#### [What is required]
Take every line from the listing below that contains "חליצה".

#### [Source records]

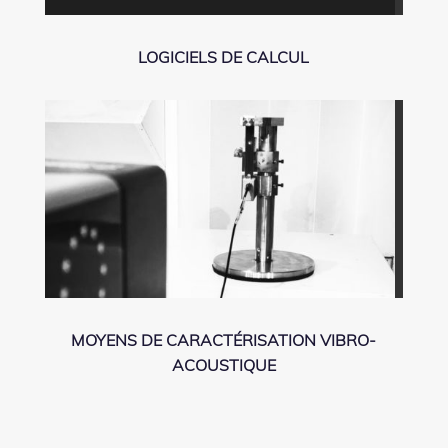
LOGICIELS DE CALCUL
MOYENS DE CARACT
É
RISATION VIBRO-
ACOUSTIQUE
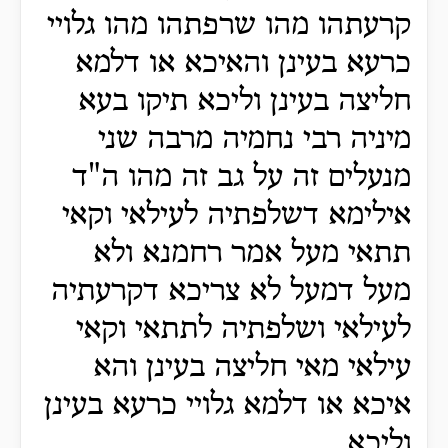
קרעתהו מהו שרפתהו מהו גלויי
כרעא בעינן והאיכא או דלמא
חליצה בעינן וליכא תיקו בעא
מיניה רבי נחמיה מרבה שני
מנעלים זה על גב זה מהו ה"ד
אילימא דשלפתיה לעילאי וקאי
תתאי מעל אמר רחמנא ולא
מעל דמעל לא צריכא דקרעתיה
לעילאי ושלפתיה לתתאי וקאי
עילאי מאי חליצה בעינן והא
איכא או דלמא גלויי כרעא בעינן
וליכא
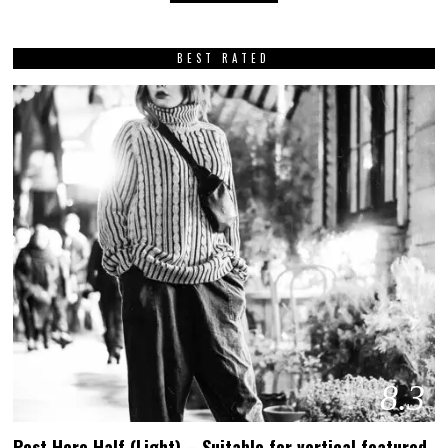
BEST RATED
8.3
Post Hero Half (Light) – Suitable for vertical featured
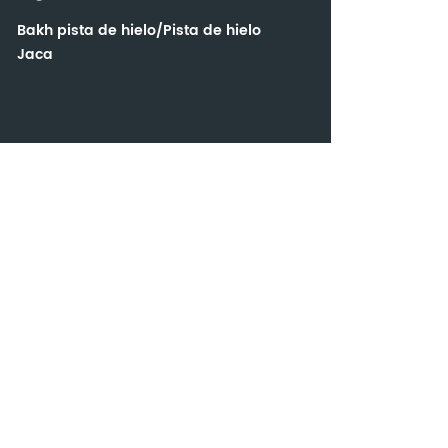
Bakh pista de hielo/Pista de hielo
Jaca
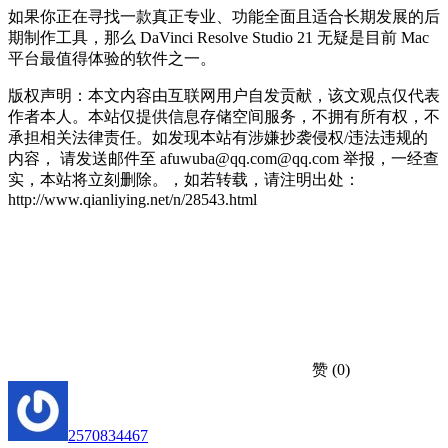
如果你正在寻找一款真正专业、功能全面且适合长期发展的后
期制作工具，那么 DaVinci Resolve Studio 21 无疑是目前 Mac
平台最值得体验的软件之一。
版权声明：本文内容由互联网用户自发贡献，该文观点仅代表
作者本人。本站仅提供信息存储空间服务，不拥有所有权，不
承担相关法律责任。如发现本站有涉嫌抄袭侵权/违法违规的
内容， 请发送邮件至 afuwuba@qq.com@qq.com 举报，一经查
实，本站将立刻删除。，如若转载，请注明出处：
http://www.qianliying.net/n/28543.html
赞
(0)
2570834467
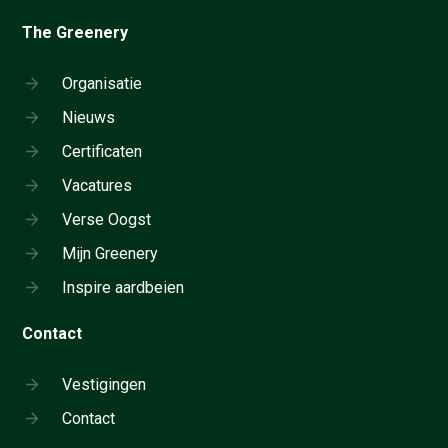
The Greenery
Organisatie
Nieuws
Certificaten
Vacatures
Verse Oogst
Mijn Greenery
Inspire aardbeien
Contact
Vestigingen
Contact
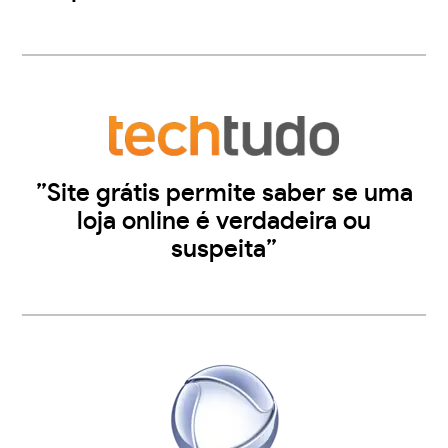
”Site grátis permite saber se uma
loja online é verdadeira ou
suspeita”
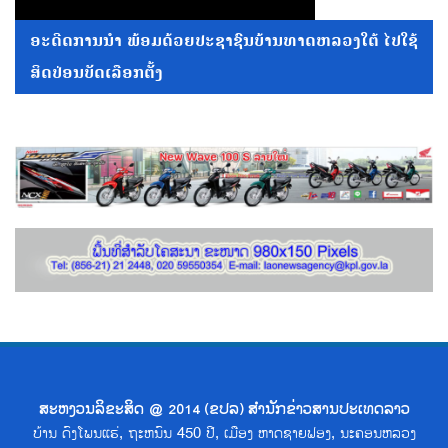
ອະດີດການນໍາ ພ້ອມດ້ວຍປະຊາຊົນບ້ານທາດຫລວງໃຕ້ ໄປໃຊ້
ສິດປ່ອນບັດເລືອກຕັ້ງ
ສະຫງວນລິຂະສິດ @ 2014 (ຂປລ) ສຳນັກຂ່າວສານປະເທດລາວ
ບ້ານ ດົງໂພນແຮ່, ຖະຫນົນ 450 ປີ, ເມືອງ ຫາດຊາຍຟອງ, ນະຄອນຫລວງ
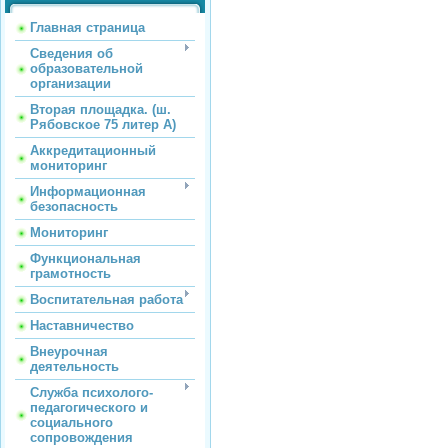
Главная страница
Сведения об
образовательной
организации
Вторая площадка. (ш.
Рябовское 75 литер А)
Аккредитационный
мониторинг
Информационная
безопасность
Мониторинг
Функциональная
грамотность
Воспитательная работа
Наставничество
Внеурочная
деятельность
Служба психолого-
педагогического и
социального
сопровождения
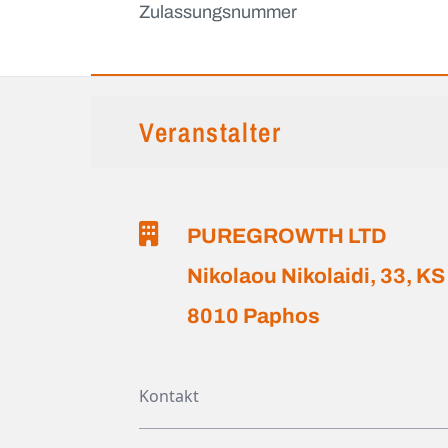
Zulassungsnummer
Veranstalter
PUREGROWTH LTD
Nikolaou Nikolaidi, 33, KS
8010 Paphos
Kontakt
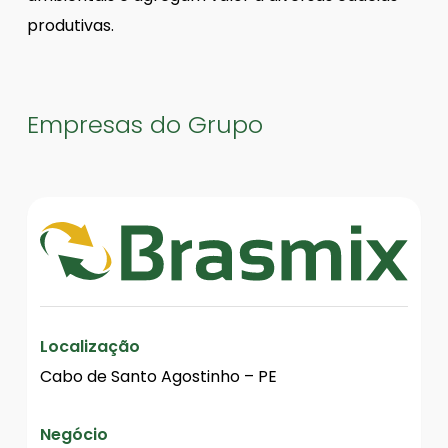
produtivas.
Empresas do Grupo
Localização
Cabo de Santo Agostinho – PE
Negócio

#### [Response below]
חליצה בעינן וליכא תיקו בעא
עילאי מאי חליצה בעינן והא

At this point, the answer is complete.